We are looking for highly motivated and talented individual with passion in oncology and genomics research to join the Data and Computational Science Core at the National Cancer Centre Singapore. You will primarily work with the Senior Data Scientist lead and the current research and clinical teams. The selected individual is expected to actively contribute to our core multi-omics research and big data analysis infrastructure that is focused on using electronic medical records, next-generation sequencing (NGS), radiological imaging and other multi-modal datatypes to develop biomarkers predictive of clinical responses in cancer patients. On-site on-the-job guidance and mentorship will be provided and there will also be ample opportunities for inter-departmental and cross-institution collaborations with oncologists, pathologists, and scientists. For more information, please feel free to refer to the laboratory website - www.chualabnccs.com.
Responsibilities:
- To wrangle and optimise large datasets, execute complex parallel computational pipelines and apply AI techniques to better understand the complexity of cancer progression and treatment resistance across multiple cancer types.
- Build up and continuously develop a robust analysis infrastructure to support local research and clinical needs at the NCCS Data and Computational Science Core.
Requirements:
- Bachelors degree or higher in a relevant STEM discipline.
- Knowledge of production data pipelines, especially in a bioinformatics or clinical healthcare setting.
- Strong programming expertise in at least one major language (e.g. Python, R, C/++, Rust).
- Big data wrangling experience across multimodal datatypes (e.g. Polars, Arrow, vector DBs and column-stores).
- Familiarity with Linux or other Unix flavours, preferably as an administrator/superuser.

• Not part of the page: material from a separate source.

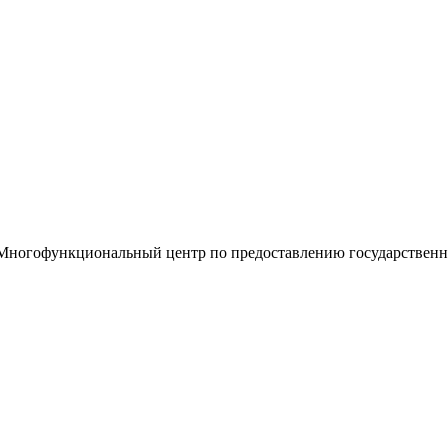
«Многофункциональный центр по предоставлению государствен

- A keenness in incrementally designing, building and testing software components to ensure correct end-to-end running of primary production pipelines.
- A keenness to continually learn and integrate new tools and parameters to keep up with industry best practices, adapting them to local needs.
- Ability to independently plan and execute data analysis and ad-hoc projects, in collaboration with teammates and external parties.
- Strong organizational, interpersonal and presentation skills.
Desired:
- A passion for healthcare, precision medicine and scientific research.
- Familiarity with pipeline management systems (Nextflow, Snakemake, CWL, WDL).
- Familiarity with job schedulers (SLURM, PBS, SGE, LSF).
- Familiarity with container/virtualization systems (Docker, Singularity, Podman, Kubernetes).
- Interest in optimising GPU workloads, Large Models and generative AI.
- Interest in front-end and back-end development for data analytics and parallel computation.